*** Opening EXCERPTED DATA ***

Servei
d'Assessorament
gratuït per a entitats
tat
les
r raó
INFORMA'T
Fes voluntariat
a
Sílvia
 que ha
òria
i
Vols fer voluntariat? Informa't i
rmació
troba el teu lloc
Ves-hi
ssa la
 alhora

*** Closing EXCERPTED DATA ***
*** Opening EXCERPTED DATA ***

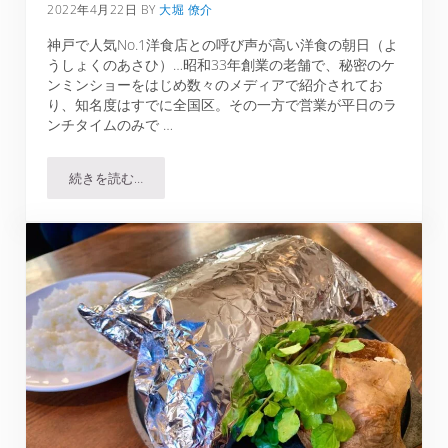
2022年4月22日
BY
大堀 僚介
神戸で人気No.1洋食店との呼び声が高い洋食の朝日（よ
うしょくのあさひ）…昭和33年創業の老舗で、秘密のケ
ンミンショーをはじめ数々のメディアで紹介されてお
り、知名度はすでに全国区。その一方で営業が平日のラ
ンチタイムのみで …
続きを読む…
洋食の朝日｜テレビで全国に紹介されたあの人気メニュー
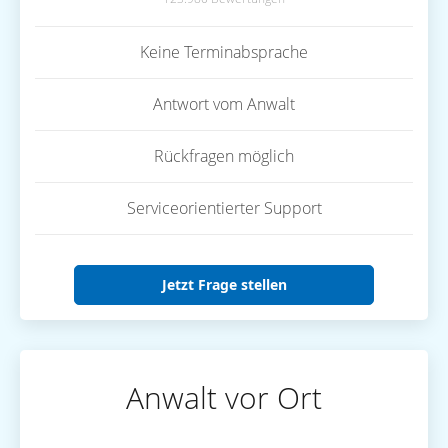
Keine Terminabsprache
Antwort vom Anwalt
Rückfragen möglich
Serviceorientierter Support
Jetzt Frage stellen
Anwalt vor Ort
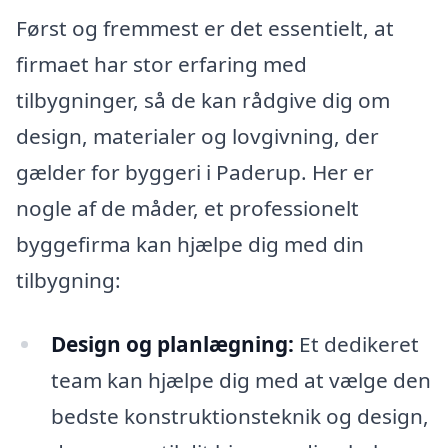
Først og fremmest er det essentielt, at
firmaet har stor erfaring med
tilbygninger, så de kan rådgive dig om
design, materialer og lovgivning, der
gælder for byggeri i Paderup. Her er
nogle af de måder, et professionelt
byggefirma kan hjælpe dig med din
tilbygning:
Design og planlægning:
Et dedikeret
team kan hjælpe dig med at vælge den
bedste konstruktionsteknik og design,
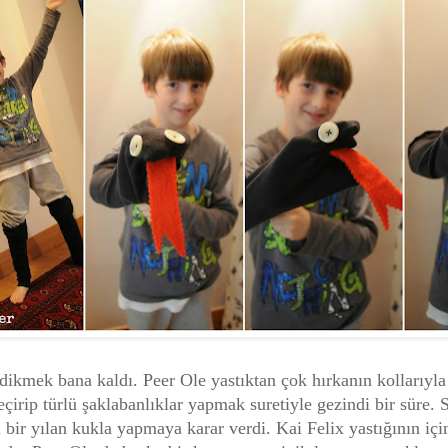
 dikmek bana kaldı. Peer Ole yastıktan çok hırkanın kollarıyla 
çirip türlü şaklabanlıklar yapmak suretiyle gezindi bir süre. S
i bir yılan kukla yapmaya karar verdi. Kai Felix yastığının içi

*** Closing EXCERPTED DATA ***

→ PROBLEM STATEMENT:
What should come back is an exact copy of the lines above from the line with "Rückfragen möglich" to the line with "i bir yılan", both included, minus the pictures.

→ YOUR RESPONSE:
Rückfragen möglich
Serviceorientierter Support
Jetzt Frage stellen
Anwalt vor Ort
Først og fremmest er det essentielt, at
firmaet har stor erfaring med
tilbygninger, så de kan rådgive dig om
design, materialer og lovgivning, der
gælder for byggeri i Paderup. Her er
nogle af de måder, et professionelt
byggefirma kan hjælpe dig med din
tilbygning:
Design og planlægning:
Et dedikeret
team kan hjælpe dig med at vælge den
bedste konstruktionsteknik og design,
 dikmek bana kaldı. Peer Ole yastıktan çok hırkanın kollarıyla 
çirip türlü şaklabanlıklar yapmak suretiyle gezindi bir süre. S
i bir yılan kukla yapmaya karar verdi. Kai Felix yastığının içi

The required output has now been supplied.